* [Exercise objective]
In the copy of the lines below, leave out pictures and print everything else exactly.

* [Supplied material]
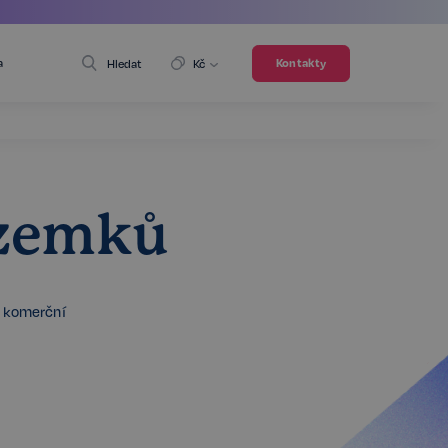
a
Kontakty
Hledat
Kč
ozemků
é komerční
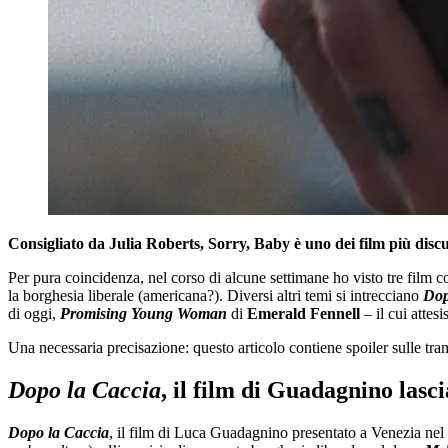
Consigliato da Julia Roberts, Sorry, Baby è uno dei film più disc
Per pura coincidenza, nel corso di alcune settimane ho visto tre film
la borghesia liberale (americana?). Diversi altri temi si intrecciano
Dop
di oggi,
Promising Young Woman
di
Emerald Fennell
– il cui attes
Una necessaria precisazione: questo articolo contiene spoiler sulle trame
Dopo la Caccia
, il film di Guadagnino lasc
Dopo la Caccia
, il film di Luca Guadagnino presentato a Venezia nel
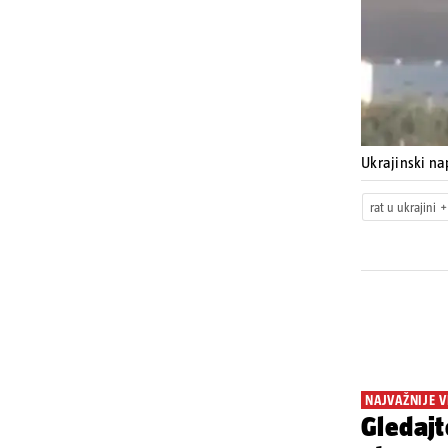
Ukrajinski na
rat u ukrajini
NAJVAŽNIJE V
Gledajt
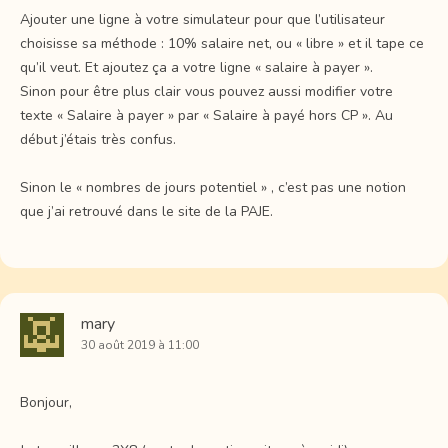
Ajouter une ligne à votre simulateur pour que l’utilisateur
choisisse sa méthode : 10% salaire net, ou « libre » et il tape ce
qu’il veut. Et ajoutez ça a votre ligne « salaire à payer ».
Sinon pour être plus clair vous pouvez aussi modifier votre
texte « Salaire à payer » par « Salaire à payé hors CP ». Au
début j’étais très confus.
Sinon le « nombres de jours potentiel » , c’est pas une notion
que j’ai retrouvé dans le site de la PAJE.
mary
30 août 2019 à 11:00
Bonjour,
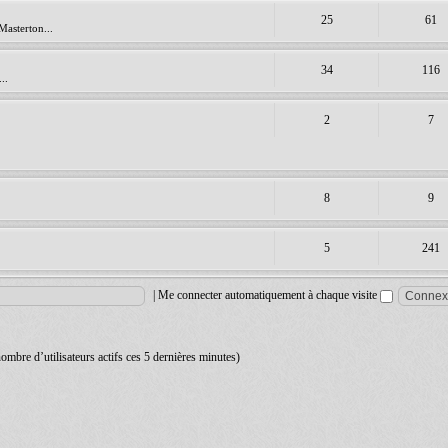
25
61
Masterton...
34
116
..
2
7
8
9
5
241
|
Me connecter automatiquement à chaque visite
 nombre d’utilisateurs actifs ces 5 dernières minutes)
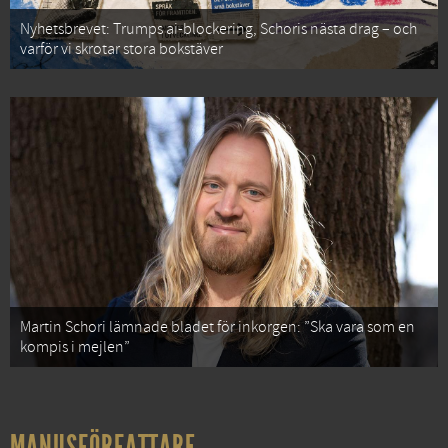
Nyhetsbrevet: Trumps ai-blockering, Schoris nästa drag – och
varför vi skrotar stora bokstäver
Martin Schori lämnade bladet för inkorgen: ”Ska vara som en
kompis i mejlen”
MANUSFÖRFATTARE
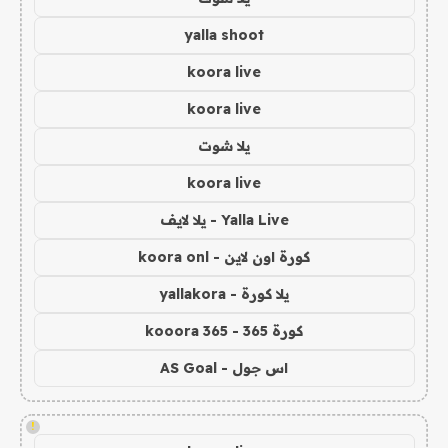
yalla shoot
koora live
koora live
يلا شوت
koora live
Yalla Live - يلا لايف
كورة اون لاين - koora onl
يلا كورة - yallakora
كورة 365 - kooora 365
اس جول - AS Goal
!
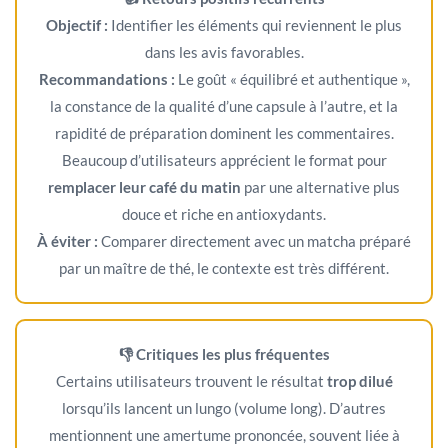
Objectif :
Identifier les éléments qui reviennent le plus
dans les avis favorables.
Recommandations :
Le goût « équilibré et authentique »,
la constance de la qualité d’une capsule à l’autre, et la
rapidité de préparation dominent les commentaires.
Beaucoup d’utilisateurs apprécient le format pour
remplacer leur café du matin
par une alternative plus
douce et riche en antioxydants.
À éviter :
Comparer directement avec un matcha préparé
par un maître de thé, le contexte est très différent.
👎 Critiques les plus fréquentes
Certains utilisateurs trouvent le résultat
trop dilué
lorsqu’ils lancent un lungo (volume long). D’autres
mentionnent une amertume prononcée, souvent liée à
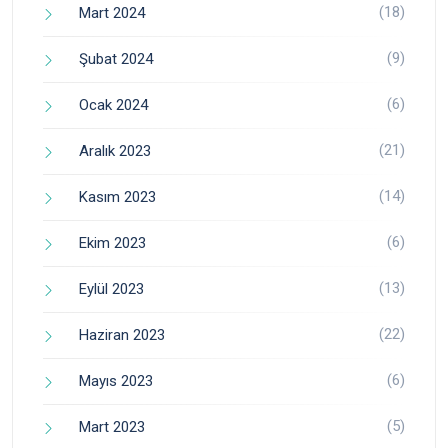
(18)
Mart 2024
(9)
Şubat 2024
(6)
Ocak 2024
(21)
Aralık 2023
(14)
Kasım 2023
(6)
Ekim 2023
(13)
Eylül 2023
(22)
Haziran 2023
(6)
Mayıs 2023
(5)
Mart 2023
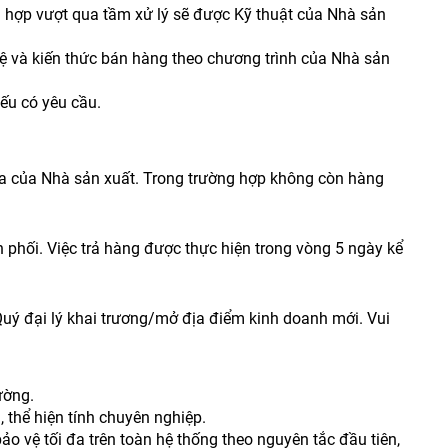
ờng hợp vượt qua tầm xử lý sẽ được Kỹ thuật của Nhà sản
hệ và kiến thức bán hàng theo chương trình của Nhà sản
nếu có yêu cầu.
ủa của Nhà sản xuất. Trong trường hợp không còn hàng
 phối. Việc trả hàng được thực hiện trong vòng 5 ngày kể
uý đại lý khai trương/mở địa điểm kinh doanh mới. Vui
ường.
thể hiện tính chuyên nghiệp.
o vệ tối đa trên toàn hệ thống theo nguyên tắc đầu tiên,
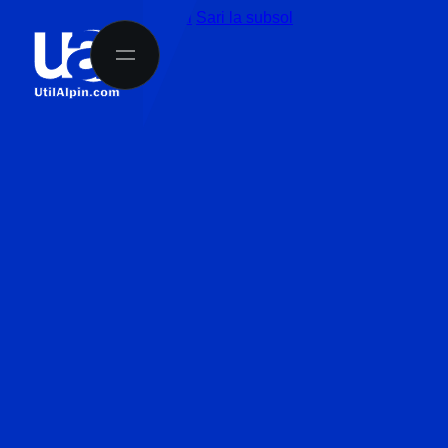
Sari la conținutul principal
Sari la subsol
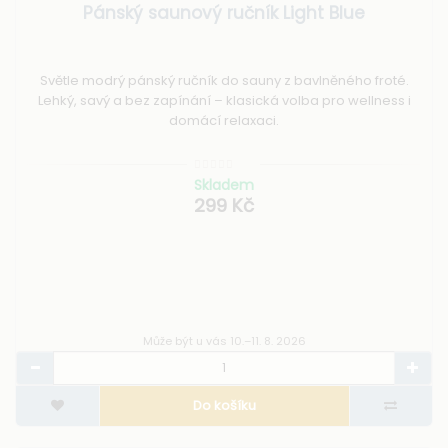
Pánský saunový ručník Light Blue
Světle modrý pánský ručník do sauny z bavlněného froté.
Lehký, savý a bez zapínání – klasická volba pro wellness i
domácí relaxaci.
Skladem
299 Kč
Může být u vás 10.–11. 8. 2026
Do košíku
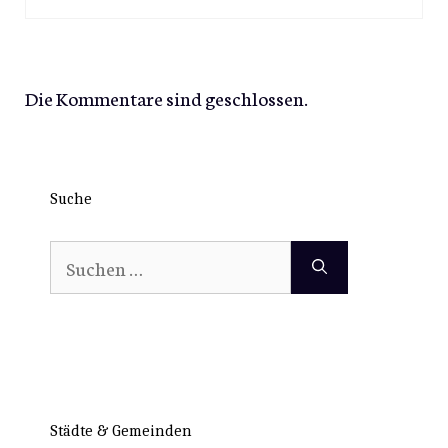
Die Kommentare sind geschlossen.
Suche
Suchen
nach:
Städte & Gemeinden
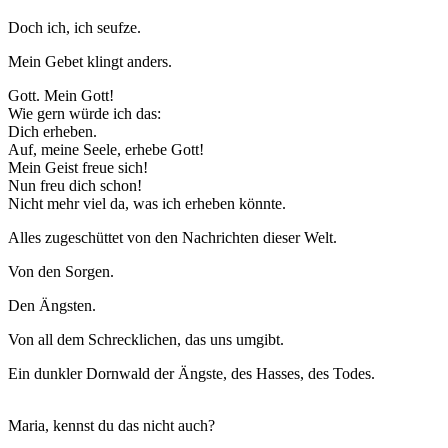
Doch ich, ich seufze.
Mein Gebet klingt anders.
Gott. Mein Gott!
Wie gern würde ich das:
Dich erheben.
Auf, meine Seele, erhebe Gott!
Mein Geist freue sich!
Nun freu dich schon!
Nicht mehr viel da, was ich erheben könnte.
Alles zugeschüttet von den Nachrichten dieser Welt.
Von den Sorgen.
Den Ängsten.
Von all dem Schrecklichen, das uns umgibt.
Ein dunkler Dornwald der Ängste, des Hasses, des Todes.
Maria, kennst du das nicht auch?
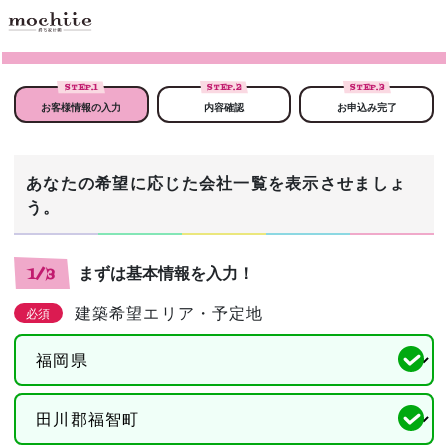
STEP.
1
STEP.
2
STEP.
3
お客様情報の入力
内容確認
お申込み完了
あなたの希望に応じた会社一覧を表示させましょ
う。
まずは基本情報を入力！
1/3
建築希望エリア・予定地
必須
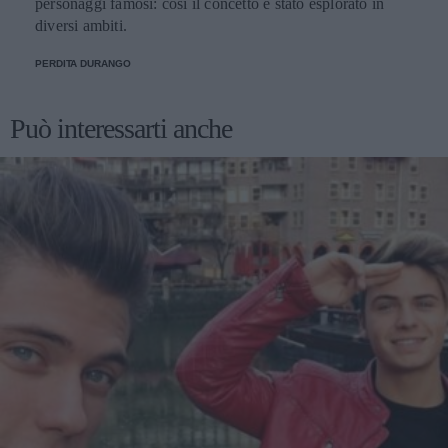
personaggi famosi: così il concetto è stato esplorato in
diversi ambiti.
PERDITA DURANGO
Può interessarti anche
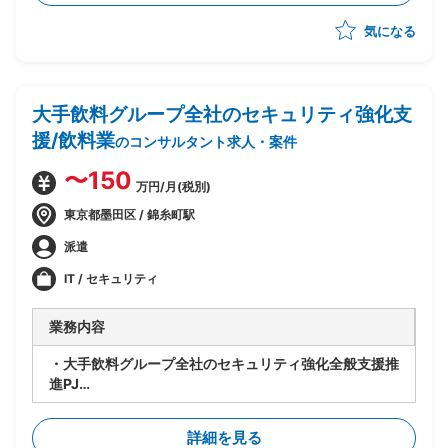
気になる
大手飲料グループ全社のセキュリティ強化支
援/飲料業
のコンサルタント求人・案件
〜150
万円/月(税別)
東京都墨田区 / 錦糸町駅
派遣
IT / セキュリティ
業務内容
・大手飲料グループ全社のセキュリティ強化全般支援推
進PJ
・ベンダー側ではなくユーザー側(情報子会社)立場での
施策推進・仕切り役
詳細を見る
・USB・外部媒体の無断使用防止および使用ログ取得に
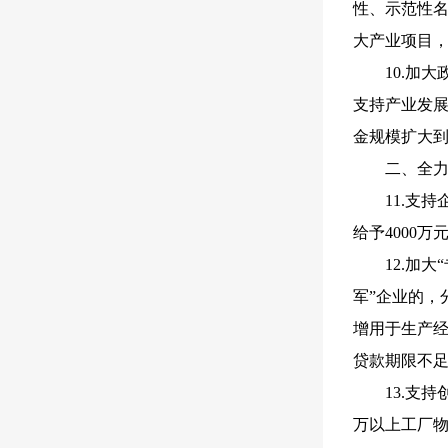
性、示范性名
大产业项目，
10.加
支持产业发展
金规模扩大到
二、全
11.支
给予4000万
12.加
军”企业的，
增用于生产经
贷款期限不足
13.支
万以上工厂物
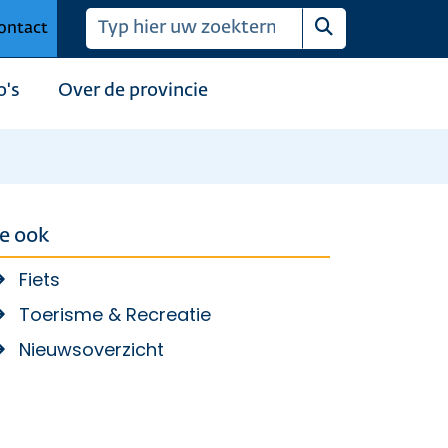
ontact
Zoeken
o's
Over de provincie
ie ook
Fiets
Toerisme & Recreatie
Nieuwsoverzicht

* [Result]
a
Kontakty
Hledat
Kč
ozemků
é komerční
Consigliato da Julia Roberts, Sorry, Baby è uno dei film più disc
Per pura coincidenza, nel corso di alcune settimane ho visto tre film
la borghesia liberale (americana?). Diversi altri temi si intrecciano
Dop
di oggi,
Promising Young Woman
di
Emerald Fennell
– il cui attes
Una necessaria precisazione: questo articolo contiene spoiler sulle trame
Dopo la Caccia
, il film di Guadagnino lasc
Dopo la Caccia
, il film di Luca Guadagnino presentato a Venezia nel
Ukrajinski na
rat u ukrajini
NAJVAŽNIJE V
Gledajt
Ajouter une ligne à votre simulateur pour que l’utilisateur
choisisse sa méthode : 10% salaire net, ou « libre » et il tape ce
qu’il veut. Et ajoutez ça a votre ligne « salaire à payer ».
Sinon pour être plus clair vous pouvez aussi modifier votre
texte « Salaire à payer » par « Salaire à payé hors CP ». Au
début j’étais très confus.
Sinon le « nombres de jours potentiel » , c’est pas une notion
que j’ai retrouvé dans le site de la PAJE.
mary
30 août 2019 à 11:00
Bonjour,
25
61
Masterton...
34
116
..
2
7
8
9
5
241
|
Me connecter automatiquement à chaque visite
 nombre d’utilisateurs actifs ces 5 dernières minutes)
Nyhetsbrevet: Trumps ai-blockering, Schoris nästa drag – och
varför vi skrotar stora bokstäver
Martin Schori lämnade bladet för inkorgen: ”Ska vara som en
kompis i mejlen”
MANUSFÖRFATTARE
yalla shoot
koora live
koora live
يلا شوت
koora live
Yalla Live - يلا لايف
كورة اون لاين - koora onl
يلا كورة - yallakora
كورة 365 - kooora 365
اس جول - AS Goal
!
Objectif :
Identifier les éléments qui reviennent le plus
dans les avis favorables.
Recommandations :
Le goût « équilibré et authentique »,
la constance de la qualité d’une capsule à l’autre, et la
rapidité de préparation dominent les commentaires.
Beaucoup d’utilisateurs apprécient le format pour
remplacer leur café du matin
par une alternative plus
douce et riche en antioxydants.
À éviter :
Comparer directement avec un matcha préparé
par un maître de thé, le contexte est très différent.
👎 Critiques les plus fréquentes
Certains utilisateurs trouvent le résultat
trop dilué
lorsqu’ils lancent un lungo (volume long). D’autres
mentionnent une amertume prononcée, souvent liée à
(18)
Mart 2024
(9)
Şubat 2024
(6)
Ocak 2024
(21)
Aralık 2023
(14)
Kasım 2023
(6)
Ekim 2023
(13)
Eylül 2023
(22)
Haziran 2023
(6)
Mayıs 2023
(5)
Mart 2023
ờng hợp vượt qua tầm xử lý sẽ được Kỹ thuật của Nhà sản
hệ và kiến thức bán hàng theo chương trình của Nhà sản
nếu có yêu cầu.
ủa của Nhà sản xuất. Trong trường hợp không còn hàng
 phối. Việc trả hàng được thực hiện trong vòng 5 ngày kể
uý đại lý khai trương/mở địa điểm kinh doanh mới. Vui
ường.
thể hiện tính chuyên nghiệp.
o vệ tối đa trên toàn hệ thống theo nguyên tắc đầu tiên,
Sari la conținutul principal
Sari la subsol
Pánský saunový ručník Light Blue
Světle modrý pánský ručník do sauny z bavlněného froté.
Lehký, savý a bez zapínání – klasická volba pro wellness i
domácí relaxaci.
Skladem
299 Kč
Může být u vás 10.–11. 8. 2026
Do košíku
Die Kommentare sind geschlossen.
Suche
Suchen
nach:
Städte & Gemeinden
Doch ich, ich seufze.
Mein Gebet klingt anders.
Gott. Mein Gott!
Wie gern würde ich das:
Dich erheben.
Auf, meine Seele, erhebe Gott!
Mein Geist freue sich!
Nun freu dich schon!
Nicht mehr viel da, was ich erheben könnte.
Alles zugeschüttet von den Nachrichten dieser Welt.
Von den Sorgen.
Den Ängsten.
Von all dem Schrecklichen, das uns umgibt.
Ein dunkler Dornwald der Ängste, des Hasses, des Todes.
Maria, kennst du das nicht auch?
STEP.
1
STEP.
2
STEP.
3
お客様情報の入力
内容確認
お申込み完了
あなたの希望に応じた会社一覧を表示させましょ
う。
まずは基本情報を入力！
1/3
建築希望エリア・予定地
必須
personaggi famosi: così il concetto è stato esplorato in
diversi ambiti.
PERDITA DURANGO
Può interessarti anche
気になる
大手飲料グループ全社のセキュリティ強化支
援/飲料業
のコンサルタント求人・案件
〜150
万円/月(税別)
東京都墨田区 / 錦糸町駅
派遣
IT / セキュリティ
業務内容
・大手飲料グループ全社のセキュリティ強化全般支援推
進PJ
・ベンダー側ではなくユーザー側(情報子会社)立場での
施策推進・仕切り役
詳細を見る
・USB・外部媒体の無断使用防止および使用ログ取得に
性、示范性名
大产业项目，
10.加
支持产业发展
金规模扩大到
二、全
11.支
给予4000万
12.加
军”企业的，
增用于生产经
贷款期限不足
13.支
万以上工厂物
ontact
Zoeken
o's
Over de provincie
ie ook
Fiets
Toerisme & Recreatie
Nieuwsoverzicht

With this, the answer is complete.